● **What this task involves**: How many lines in the records below contain "Container"? Reply with the number only.
........
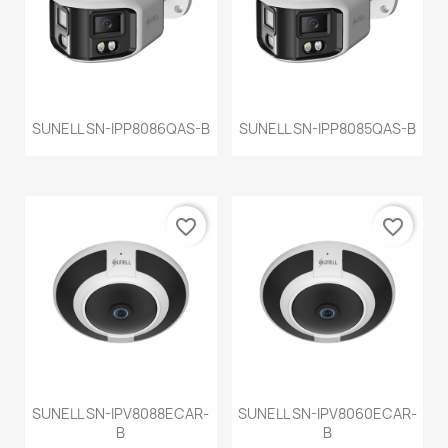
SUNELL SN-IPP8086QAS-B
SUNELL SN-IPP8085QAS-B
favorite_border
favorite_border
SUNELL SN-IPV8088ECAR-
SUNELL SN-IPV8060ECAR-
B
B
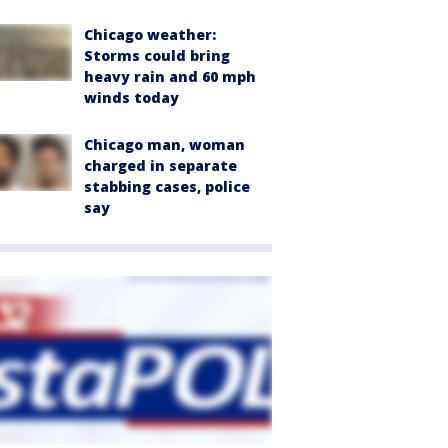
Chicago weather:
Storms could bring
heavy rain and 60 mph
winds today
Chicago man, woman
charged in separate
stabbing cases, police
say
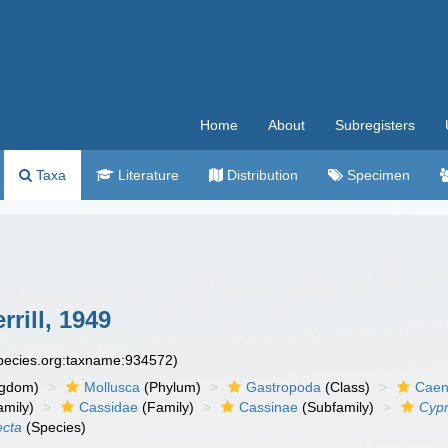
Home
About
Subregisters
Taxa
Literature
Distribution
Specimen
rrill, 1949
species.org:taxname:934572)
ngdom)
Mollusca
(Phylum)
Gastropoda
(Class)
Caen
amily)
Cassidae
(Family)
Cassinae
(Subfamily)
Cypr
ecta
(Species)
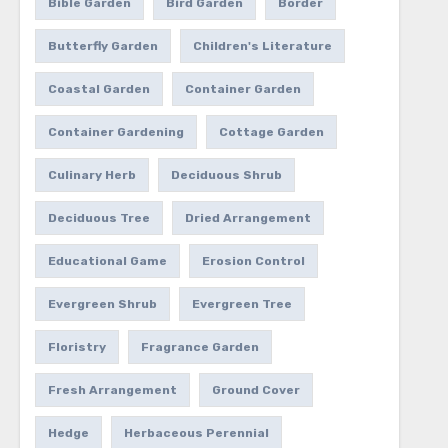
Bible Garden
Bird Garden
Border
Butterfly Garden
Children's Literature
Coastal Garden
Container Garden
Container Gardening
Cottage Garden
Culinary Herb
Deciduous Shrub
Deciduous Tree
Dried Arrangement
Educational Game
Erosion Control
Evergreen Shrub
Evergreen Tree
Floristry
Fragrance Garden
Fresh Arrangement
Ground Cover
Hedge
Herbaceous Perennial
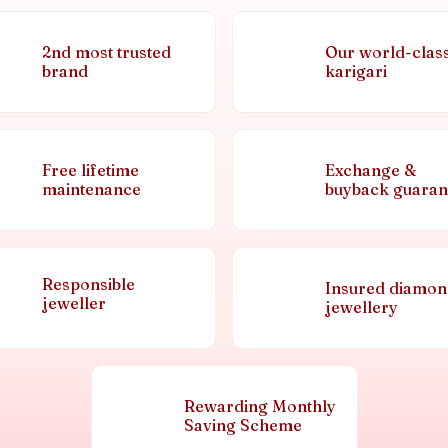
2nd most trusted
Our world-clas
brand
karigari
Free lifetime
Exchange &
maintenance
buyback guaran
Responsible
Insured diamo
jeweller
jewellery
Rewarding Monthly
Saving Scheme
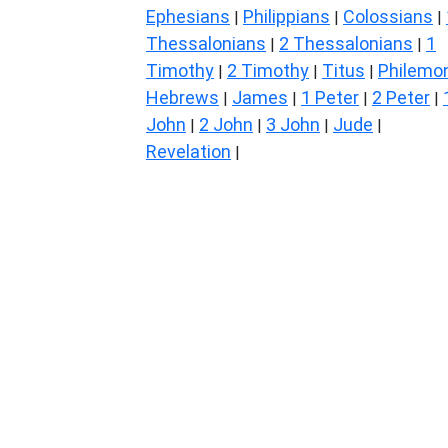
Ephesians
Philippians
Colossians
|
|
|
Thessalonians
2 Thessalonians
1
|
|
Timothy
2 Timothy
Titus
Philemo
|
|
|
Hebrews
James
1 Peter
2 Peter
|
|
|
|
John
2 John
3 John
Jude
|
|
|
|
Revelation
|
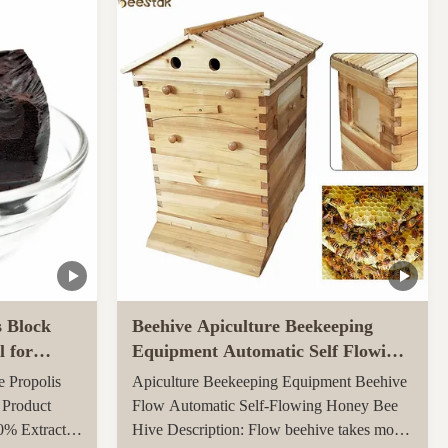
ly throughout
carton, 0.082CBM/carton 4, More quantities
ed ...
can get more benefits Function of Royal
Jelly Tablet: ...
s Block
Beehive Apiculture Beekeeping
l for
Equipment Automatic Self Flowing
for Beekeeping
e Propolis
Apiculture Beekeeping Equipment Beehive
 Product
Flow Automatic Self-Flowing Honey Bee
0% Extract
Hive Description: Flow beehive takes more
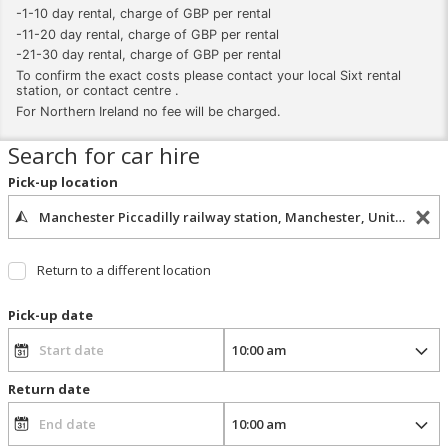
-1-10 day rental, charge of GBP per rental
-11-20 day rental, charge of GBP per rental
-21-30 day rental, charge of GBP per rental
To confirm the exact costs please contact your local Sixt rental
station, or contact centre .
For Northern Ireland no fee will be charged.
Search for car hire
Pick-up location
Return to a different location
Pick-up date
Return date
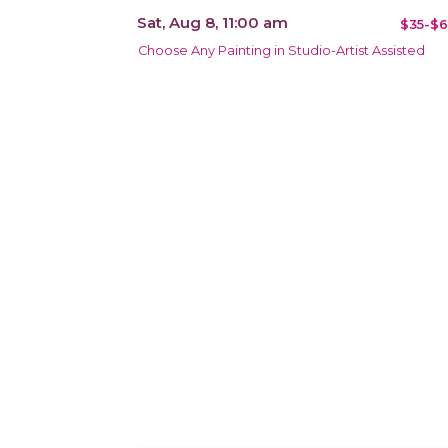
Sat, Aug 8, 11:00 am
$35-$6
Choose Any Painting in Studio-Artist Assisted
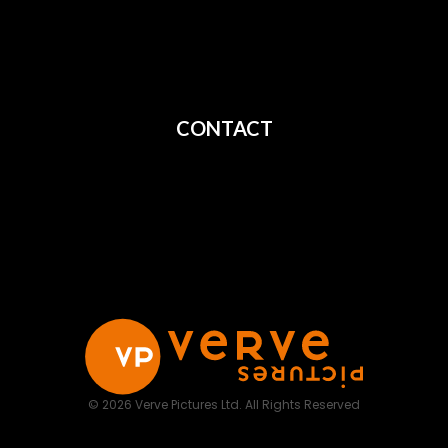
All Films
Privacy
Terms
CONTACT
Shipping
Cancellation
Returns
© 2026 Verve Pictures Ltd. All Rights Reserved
........
● **Answer**: 2